Une personne non inscrite sur la liste électorale lors du premier tour de scrutin peut-elle se faire inscrire pour pouvoir voter au second tour ?

Les règles de déroulement du scrutin

Seules peuvent voter au second tour les personnes disposant de leur capacité électorale et inscrites sur la liste électorale au premier tour, en application de l'article L. 57 du code électoral.

Pour pouvoir être inscrit sur une liste électorale et participer au vote, il faut disposer de la capacité électorale définie par l'article L. 2 du code électoral : « sont électeurs les Françaises et Français, âgés de dix-huit ans accomplis, jouissant de leurs droits civils et politiques et n'étant dans aucun cas d'incapacité prévu par la loi . » Cette capacité électorale doit donc être acquise au plus tard à minuit la veille du jour de l'élection. Par exemple, pour la condition d'âge, il faut avoir dix-huit ans la veille du scrutin et non le jour même de l'élection (cf. Cour de cassation, 2e chambre civile, 19 mai 2005).

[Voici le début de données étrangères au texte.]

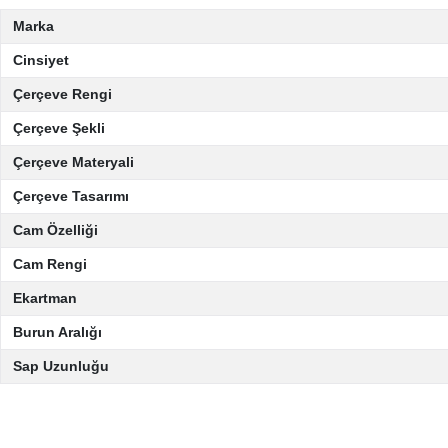
Marka
Cinsiyet
Çerçeve Rengi
Çerçeve Şekli
Çerçeve Materyali
Çerçeve Tasarımı
Cam Özelliği
Cam Rengi
Ekartman
Burun Aralığı
Sap Uzunluğu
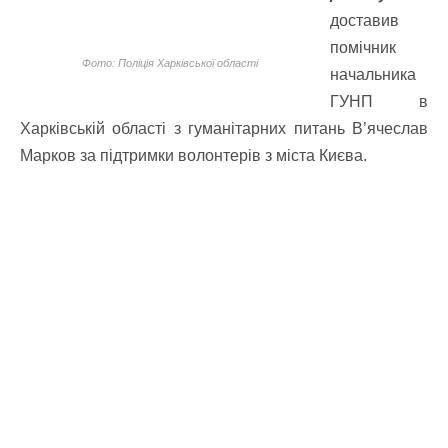
доставив
помічник
Фото: Поліція Харківської області
начальника
ГУНП в
Харківській області з гуманітарних питань В’ячеслав
Марков за підтримки волонтерів з міста Києва.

En outre, aux termes de l'article L. 57 du code électoral, le « jour de l'élection » est celui du premier tour de scrutin, qui peut être un samedi pour l'élection présidentielle.

Toutefois, en cas d'erreur matérielle, de radiation indue ou d'omission sur la liste électorale, le juge peut admettre qu'un électeur non inscrit au premier tour de scrutin mais qui aurait dû l'être le soit pour le second. En effet, la Cour de cassation a considéré que l'article L. 57 du code électoral, selon lequel seuls peuvent prendre part au vote les électeurs inscrits sur la liste électorale qui a servi au premier tour de scrutin, ne fait pas obstacle à l'application de l'article L. 34 du même code qui permet au juge du tribunal d'instance de statuer jusqu'au jour du scrutin sur les réclamations des personnes qui prétendent avoir été omises sur les listes électorales par suite d'une erreur purement matérielle ou avoir été radiées de ces listes sans observation des formalités prescrites par les articles L. 23 et L. 25 du même code (cf. 2e chambre civile, 5 juillet 2001, Mme Pradet et M. Compère-Morel : Bull. civ. II n° 130).

Par exemple, l'omission d'un jeune sur la liste nominative, transmise à une commune par l'Institut national de la statistique et des études économiques (INSEE) dans le cadre de la procédure d'inscription d'office, constitue une erreur matérielle dont l'article L. 34 autorise la correction (cf . Cour de cassation, Civ 2e, 21 décembre 2000, Mlle Louvel).

Le Conseil d'État statuant au contentieux en tant que juge électoral, a eu l'occasion de tenir le même raisonnement (11 mars 1994, Élection cantonale de Macouba-Grand-Rivière) : si l'article L. 57 a été édicté dans le but d'empêcher que la révision annuelle des listes électorales apporte des modifications dans la composition du corps électoral au cours d'une même élection, il ne fait toutefois pas obstacle à ce que des électeurs, qui justifient par une décision du juge d'instance de leur droit à être inscrits sur la liste électorale soient admis à voter au second tour. Par exemple, lorsqu'ils n'auraient pu voter au premier tour en raison du caractère tardif de la décision du juge ou de sa notification (30 mai 1905, Élections municipales de Coulanges-les-Hérolles, Rec. p. 492 ; 7 décembre 1977 Élections municipales de Pont-de-Labeaume, Rec. Tables p. 832).

Enfin, les listes électorales étant révisées annuellement, une personne ne peut invoquer une erreur matérielle que dans l'année qui suit la clôture des listes, c'est-à-dire, s'agissant de l'élection présidentielle, postérieurement au 29 février 2012 (Cour de cassation, 2e chambre civile, 30 avril 2007 M. Messaoudene, AJDA 2007, p. 1494).